An East African Memoir

The Road to Nakuru is a memoir of Africa and England as told by John Welford about his childhood and young adulthood and that of his brother Geoff , in Kenya and England. It includes a trip to Canada in the late 1960s, that they both made.

The book is also a biography of both their remarkable parents, Spencer (“Spen”) and Peggy Welford, who met in interesting circumstances in Nairobi in 1943. It tells of their romance and marriage and their story after that. Accounts of their ancestors is
also contained in the unfolding history.

The story revolves around a town in Kenya’s Rift Valley Province, called Nakuru. The book opens with a recollection of a perilous
childhood journey to Nakuru and the memoir finishes in that place in 1971, where Spen died. There is a postscript that details what
happened to the rest of his family after that.

About the Author

 

JOHN WELFORD WAS born in Nairobi in 1946. His mother was a Scots South African from Cape Town. His father was English, from Lymm in Cheshire, but he had been working in Kenya since he was 18. They met in Nairobi during World War 2 and married in January 1944.
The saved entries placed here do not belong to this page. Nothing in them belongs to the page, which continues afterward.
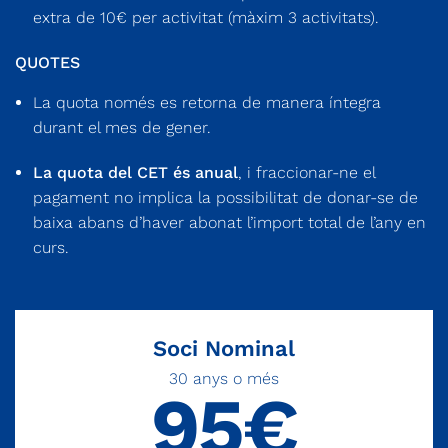
extra de 10€ per activitat (màxim 3 activitats).
QUOTES
La quota només es retorna de manera íntegra
durant el mes de gener.
La quota del CET és anual
, i fraccionar-ne el
pagament no implica la possibilitat de donar-se de
baixa abans d’haver abonat l’import total de l’any en
curs.
Soci Nominal
30 anys o més
95€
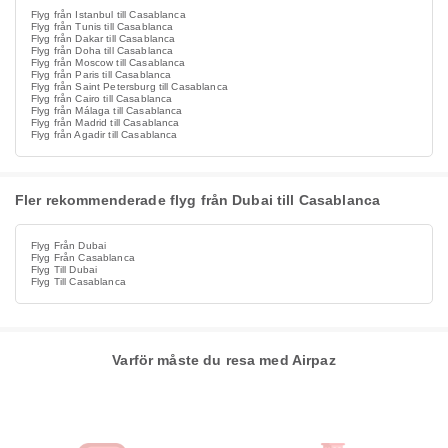
Flyg från Istanbul till Casablanca
Flyg från Tunis till Casablanca
Flyg från Dakar till Casablanca
Flyg från Doha till Casablanca
Flyg från Moscow till Casablanca
Flyg från Paris till Casablanca
Flyg från Saint Petersburg till Casablanca
Flyg från Cairo till Casablanca
Flyg från Málaga till Casablanca
Flyg från Madrid till Casablanca
Flyg från Agadir till Casablanca
Fler rekommenderade flyg från Dubai till Casablanca
Flyg Från Dubai
Flyg Från Casablanca
Flyg Till Dubai
Flyg Till Casablanca
Varför måste du resa med Airpaz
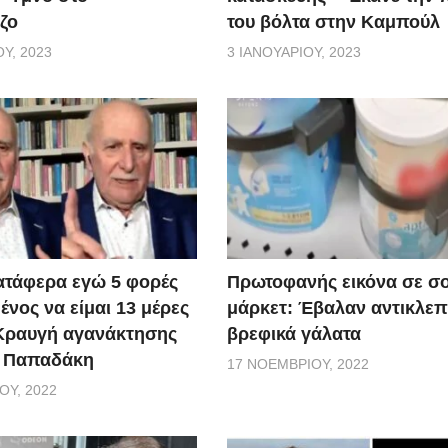
ζο
του βόλτα στην Καμπούλ
Υ, 2023
3 ΙΑΝΟΥΑΡΊΟΥ, 2023
ατάφερα εγώ 5 φορές
Πρωτοφανής εικόνα σε σ
νος να είμαι 13 μέρες
μάρκετ: Έβαλαν αντικλεπ
 Κραυγή αγανάκτησης
βρεφικά γάλατα
. Παπαδάκη
17 ΝΟΕΜΒΡΊΟΥ, 2022
ΟΥ, 2022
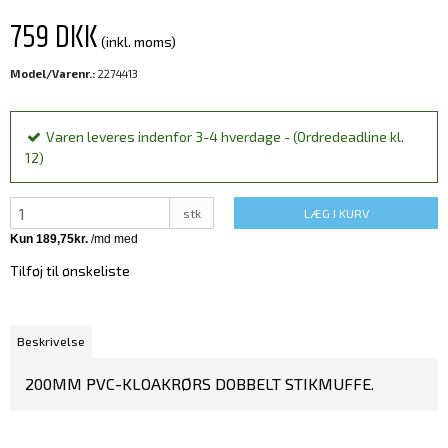
759 DKK
(inkl. moms)
Model/Varenr.:
2274413
Varen leveres indenfor 3-4 hverdage - (Ordredeadline kl.
12)
stk
LÆG I KURV
Tilføj til ønskeliste
Beskrivelse
200MM PVC-KLOAKRØRS DOBBELT STIKMUFFE.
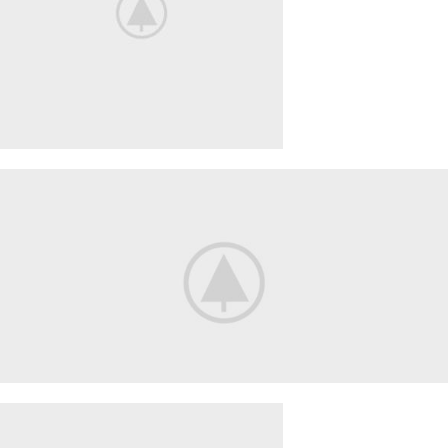
Smart House
HOME 3D
SOUND
Your New Camera
FREEZ THE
John and his brother were brought up on farms in Kenya until the 1952 Mau Mau uprising in Kenya. Because of their farm’s proximity to terrorist hideouts, John’s parents made the difficult decision to send their boys to England. It was a 2 day flight on a Handley Page Hermes. They were met by their Aunt Alice, their father’s sister.

For the next four years they lived with their Auntie and Granny and went to school in South Devon, going back to Kenya for a Summer holiday only once in that time. When they finally returned to Kenya, John and his brother had to go to boarding school in Nairobi from when he was ten until he left school, eight years later.

Then followed another sojourn in England, studying for a B.Sc. During that time he learnt to sail and then became a sailing instructor in his vacations. A trip to Canada – picking tobacco in Ontario – earned him enough money to go back to Kenya for Christmas 1968.

He found a job teaching Maths and Science at a Prep School in Kenya and did that for 8 years at two different boarding schools. He met a young lady from Geelong, Australia, who came to teach at his school and they got married at Morrisons, near Meredith, in 1976. He has lived in Victoria ever since.

Because he had no teaching qualification, John spent the next five years tuning cars, having bought the franchise for Geelong from Home Tune.

In 1981, He went back to teaching (with Permission to Teach) at Geelong Grammar School. This meant having to teach full time, as well as gain a Diploma of Education at Melbourne University. He spent the next 20 years teaching at GGS, including 15 years at Timbertop, Geelong Grammar’s Year 9 campus near Mount Buller, in Victoria. It was an outdoor, physical life which he very much enjoyed.

John contracted pneumonia at the end of 1999 which later turned into Chronic Fatigue Syndrome and he spent 8 years recovering slowly from that. Since leaving Geelong Grammar he has worked part time at local Ballarat schools and became a mentor for troubled kids including two with Asperger’s syndrome.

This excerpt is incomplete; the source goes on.